The authors conclude that continuous exposure to varicella virus through community contacts protects latently infected adults from developing clinical shingles. This correlates with reports that children with leukemia show immunologic boosting and reduced rates of clinical shingles after exposure to varicella cases. The effect of living with children appeared to protect against shingles by increasing total exposure to large numbers of children outside of the household. Because of immunization, the authors speculate that lower rates of childhood varicella could lead to increased rates of adult shingles as the virus becomes less prevalent in the community. In the long term, however, vaccinated persons are less likely to develop latency, so rates of shingles would eventually fall.

EDITOR'S NOTE: Several friends from the baby-boomer generation have endured shingles over the past few years, but none has developed post-herpetic neuralgia, possibly because of aggressive antiviral therapy. One patient was initially considered to have atypical angina, and only the appearance of the rash after 36 hours of unusual chest pain spared him from intensive cardiac evaluation.
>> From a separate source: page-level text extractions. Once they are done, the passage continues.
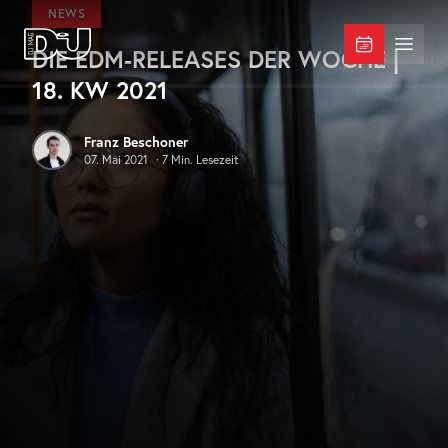
Zum Hauptinhalt springen
NEWS
DIE EDM-RELEASES DER WOCHE |
DJ Mag Germany
Menü 
18. KW 2021
Franz Beschoner
07. Mai 2021
·
7
Min. Lesezeit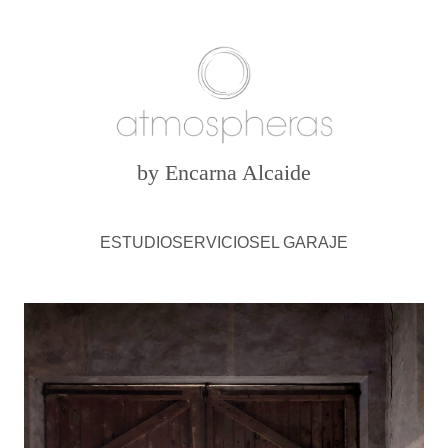
by Encarna Alcaide
ESTUDIO
SERVICIOS
EL GARAJE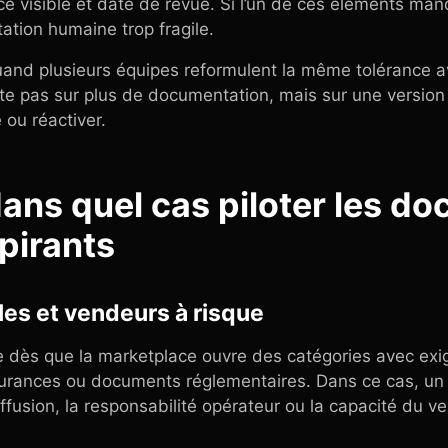
e visible et date de revue. Si l’un de ces éléments manq
ation humaine trop fragile.
uand plusieurs équipes reformulent la même tolérance a
orte pas sur plus de documentation, mais sur une version 
 ou réactiver.
dans quel cas piloter les d
pirants
les et vendeurs à risque
ire dès que la marketplace ouvre des catégories avec ex
assurances ou documents réglementaires. Dans ce cas, u
iffusion, la responsabilité opérateur ou la capacité du v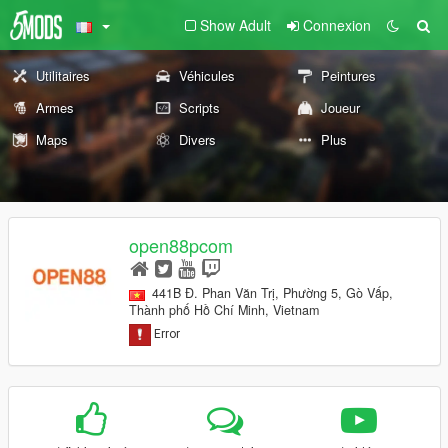
Show Adult
Connexion
Utilitaires
Véhicules
Peintures
Armes
Scripts
Joueur
Maps
Divers
Plus
open88pcom
441B Đ. Phan Văn Trị, Phường 5, Gò Vấp,
Thành phố Hồ Chí Minh, Vietnam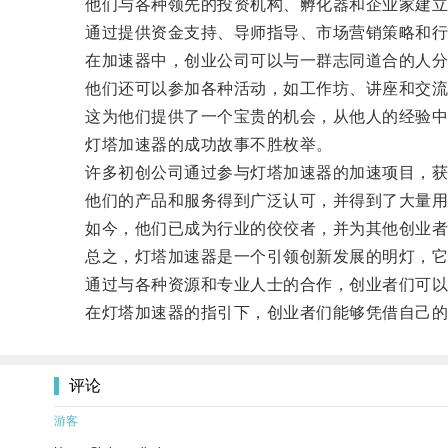
他们与各种领先的投资机构、孵化器和企业家建立
通过提供资金支持、导师指导、市场营销策略和行业
在加速器中，创业公司可以与一群志同道合的人分
他们还可以参加各种活动，如工作坊、讲座和交流
这为他们提供了一个宝贵的机会，从他人的经验中
灯塔加速器的成功故事不胜枚举。
许多初创公司通过参与灯塔加速器的加速项目，获
他们的产品和服务得到广泛认可，并得到了大量用
如今，他们已成为行业的佼佼者，并为其他创业者
总之，灯塔加速器是一个引领创新发展的明灯，它为
通过与各种资源和专业人士的合作，创业者们可以
在灯塔加速器的指引下，创业者们能够凭借自己的
评论
游客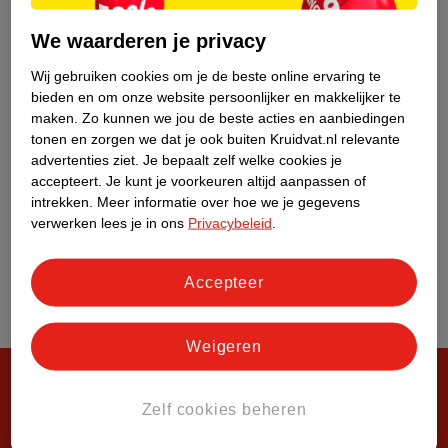
Over Kruidvat
We waarderen je privacy
Wij gebruiken cookies om je de beste online ervaring te
bieden en om onze website persoonlijker en makkelijker te
maken.
Zo kunnen we jou de beste acties en aanbiedingen
tonen en zorgen we dat je ook buiten Kruidvat.nl relevante
advertenties ziet.
Je bepaalt zelf welke cookies je
accepteert.
Je kunt je voorkeuren altijd aanpassen of
intrekken.
Meer informatie over hoe we je gegevens
verwerken lees je in ons
Privacybeleid
.
Accepteer
Weigeren
Zelf cookies beheren
Steeds verrassend, altijd voordelig!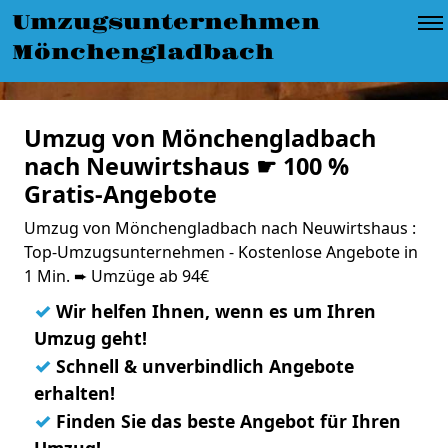
Umzugsunternehmen
Mönchengladbach
Umzug von Mönchengladbach
nach Neuwirtshaus ☛ 100 %
Gratis-Angebote
Umzug von Mönchengladbach nach Neuwirtshaus :
Top-Umzugsunternehmen - Kostenlose Angebote in
1 Min. ➨ Umzüge ab 94€
✓
Wir helfen Ihnen, wenn es um Ihren
Umzug geht!
✓
Schnell & unverbindlich Angebote
erhalten!
✓
Finden Sie das beste Angebot für Ihren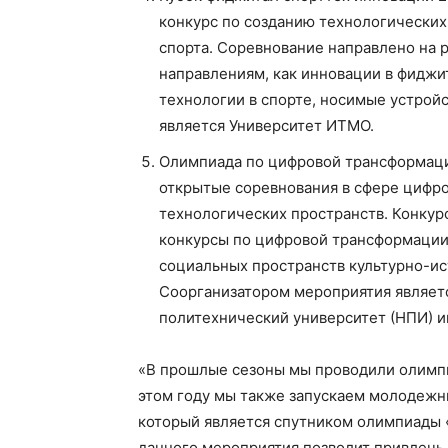
конкурс по созданию технологических
спорта. Соревнование направлено на р
направлениям, как инновации в фиджи
технологии в спорте, носимые устрой
является Университет ИТМО.
Олимпиада по цифровой трансформации 
открытые соревнования в сфере цифр
технологических пространств. Конкур
конкурсы по цифровой трансформации
социальных пространств культурно-ис
Соорганизатором мероприятия являет
политехнический университет (НПИ) и
«В прошлые сезоны мы проводили олимпи
этом году мы также запускаем молодежн
который является спутником олимпиады «
данного мероприятия позволит привлечь 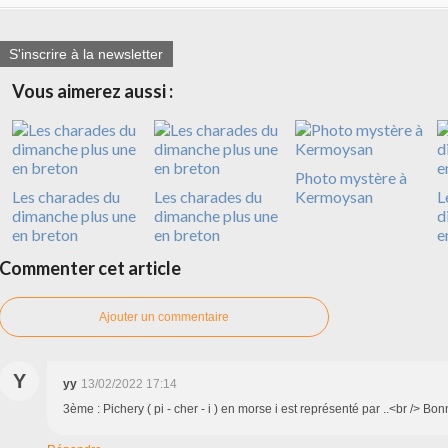
S'inscrire à la newsletter
Vous aimerez aussi :
Photo mystère à
Les charades du
Les charades du
Kermoysan
L
dimanche plus une
dimanche plus une
d
en breton
en breton
e
Commenter cet article
Ajouter un commentaire
Y
yy
13/02/2022 17:14
3ème : Pichery ( pi - cher - i ) en morse i est représenté par ..<br /> Bon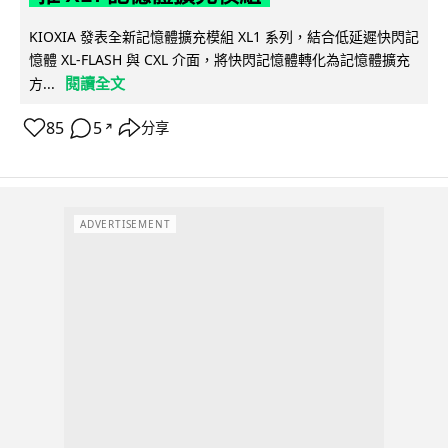
KIOXIA 發表全新記憶體擴充模組 XL1 系列，結合低延遲快閃記
憶體 XL-FLASH 與 CXL 介面，將快閃記憶體轉化為記憶體擴充
閱讀全文
方...
85
5
分享
↗
ADVERTISEMENT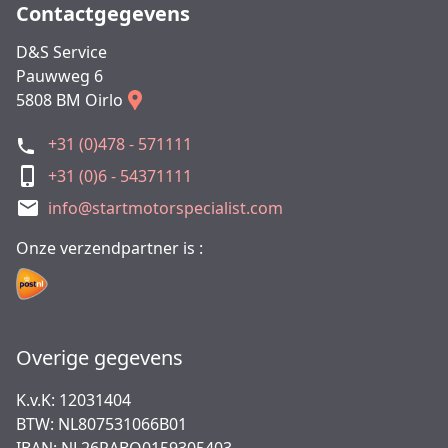
Contactgegevens
D&S Service
Pauwweg 6
5808 BM Oirlo
+31 (0)478 - 571111
+31 (0)6 - 54371111
info@startmotorspecialist.com
Onze verzendpartner is :
Overige gegevens
K.v.K: 12031404
BTW: NL807531066B01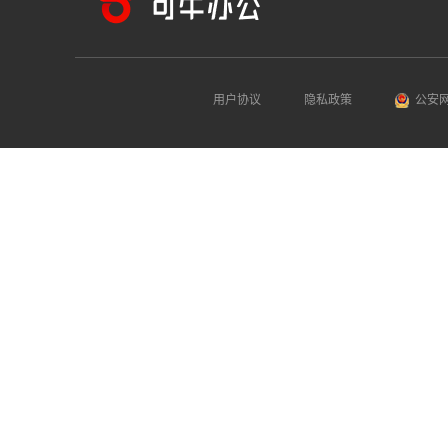
用户协议
隐私政策
公安网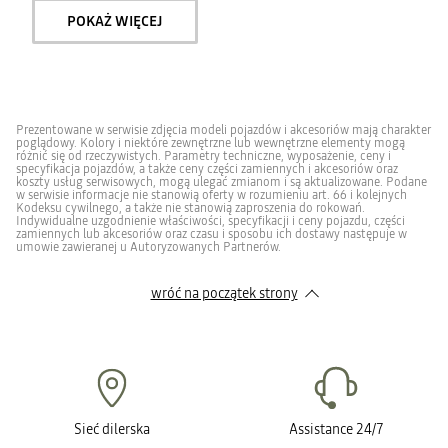
POKAŻ WIĘCEJ
Prezentowane w serwisie zdjęcia modeli pojazdów i akcesoriów mają charakter
poglądowy. Kolory i niektóre zewnętrzne lub wewnętrzne elementy mogą
różnić się od rzeczywistych. Parametry techniczne, wyposażenie, ceny i
specyfikacja pojazdów, a także ceny części zamiennych i akcesoriów oraz
koszty usług serwisowych, mogą ulegać zmianom i są aktualizowane. Podane
w serwisie informacje nie stanowią oferty w rozumieniu art. 66 i kolejnych
Kodeksu cywilnego, a także nie stanowią zaproszenia do rokowań.
Indywidualne uzgodnienie właściwości, specyfikacji i ceny pojazdu, części
zamiennych lub akcesoriów oraz czasu i sposobu ich dostawy następuje w
umowie zawieranej u Autoryzowanych Partnerów.
wróć na początek strony
Sieć dilerska
Assistance 24/7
This article raises the prospect of a mini-epidemic of shingles in the generation who were all exposed to chickenpox as children and whose immune systems are now aging gracefully. Perhaps it is time to seriously consider varicella vaccination at midlife. If all of our other immune protections are fading, maybe grandparents should take infants for their shots and physicians should offer "twofers." An alternative would be the approach to rubella encountered during my Scottish childhood. A large party was held at the home of the first case, and all the little girls in the neighborhood were invited to ensure a good spread of the virus. Fortunately, we probably have too few cases of varicella to go around, but the argument for increased social mixing to continually boost immune systems is sound and one more reason not to become a nation of couch potatoes.--A.D.W.